> On Apr 3, 2024, at 8:19 AM, Franconi Enrico <franconi@inf.unibz.it> wrote:
>
> On 3 Apr 2024, at 15:22, Andy Seaborne <andy@apache.org> wrote:
>>
>> On 02/04/2024 23:40, Franconi Enrico wrote:
>>> Just an obvious question: why use cases willing to refer 1-to-1 to a triple don't use directly the triple term as the referring term. I don’t see why you would need a reifier.
>>
>> In "agreed syntax" there is the named occurrence and the triple term.
>> The only change to the RDF data model is adding the triple term.
>> Other uses of triples are not prohibited by the data model.
>> Hence different properties.
>
> My question was different.

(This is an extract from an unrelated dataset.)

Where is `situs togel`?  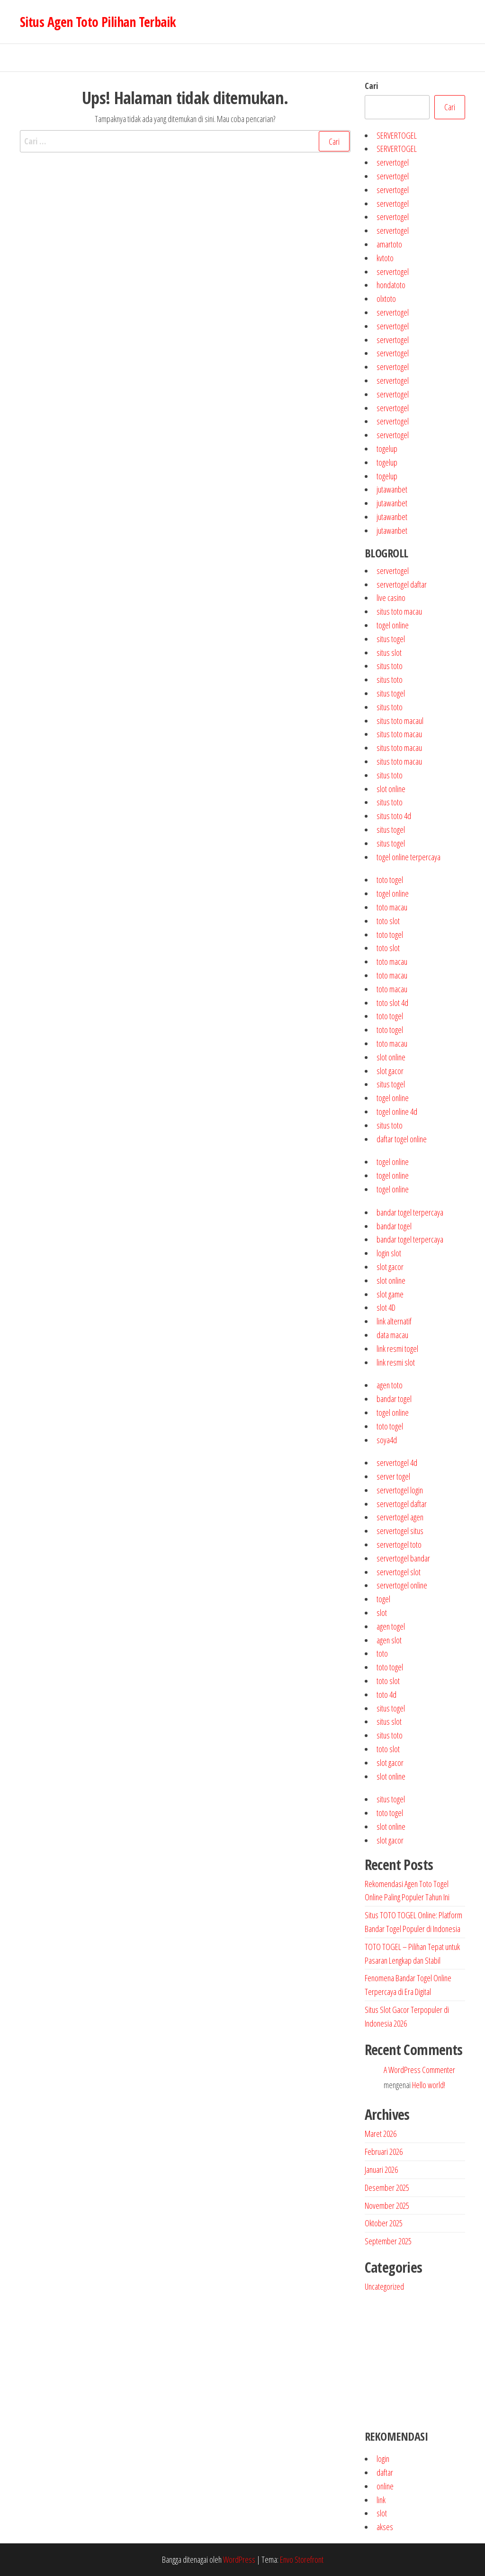 situs togel is located at coordinates (391, 638).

Let me try to explain it better.
> Ora wrote: "While the primary use-case for reifications may be 1-1, …”.
> In these specific 1-1 cases, I believe that instead of:
>
> :e rdf:reifies <<( :s :p :o )>> .
> :e :p1 :o1 .
>
> you should write directly:
>
> <<( :s :p :o )>> :p1 :o1 .
>
> since this implicitly implements a 1-1 relationship.
For LPG interop use-cases, we want to be able to uniquely identify occurrences of triples (edges). Your proposed alternative wouldn’t capture the same semantics, as it would be asserting properties of the triple term itself, not on a specific occurrence of that triple.